## EXERCISE GOAL
Each entry that follows is to be duplicated exactly, without its images.

(Recorded data)
____________
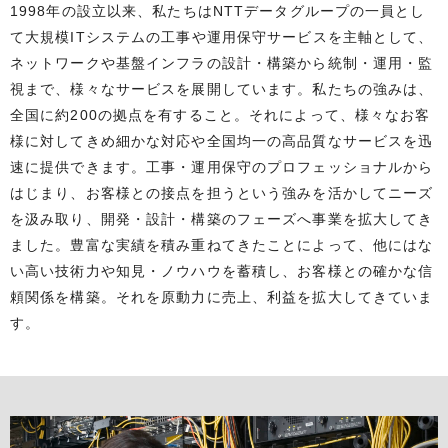
1998年の設立以来、私たちはNTTデータグループの一員とし
て大規模ITシステムの工事や運用保守サービスを主軸として、
ネットワークや基盤インフラの設計・構築から統制・運用・監
視まで、様々なサービスを展開しています。私たちの強みは、
全国に約200の拠点を有すること。それによって、様々なお客
様に対してきめ細かな対応や全国均一の高品質なサービスを迅
速に提供できます。工事・運用保守のプロフェッショナルから
はじまり、お客様との接点を担うという強みを活かしてニーズ
を汲み取り、開発・設計・構築のフェーズへ事業を拡大してき
ました。豊富な実績を積み重ねてきたことによって、他にはな
い高い技術力や知見・ノウハウを蓄積し、お客様との確かな信
頼関係を構築。それを原動力に売上、利益を拡大してきていま
す。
____________
## SOLUTION BELOW
1998年の設立以来、私たちはNTTデータグループの一員とし
て大規模ITシステムの工事や運用保守サービスを主軸として、
ネットワークや基盤インフラの設計・構築から統制・運用・監
視まで、様々なサービスを展開しています。私たちの強みは、
全国に約200の拠点を有すること。それによって、様々なお客
様に対してきめ細かな対応や全国均一の高品質なサービスを迅
速に提供できます。工事・運用保守のプロフェッショナルから
はじまり、お客様との接点を担うという強みを活かしてニーズ
を汲み取り、開発・設計・構築のフェーズへ事業を拡大してき
ました。豊富な実績を積み重ねてきたことによって、他にはな
い高い技術力や知見・ノウハウを蓄積し、お客様との確かな信
頼関係を構築。それを原動力に売上、利益を拡大してきていま
す。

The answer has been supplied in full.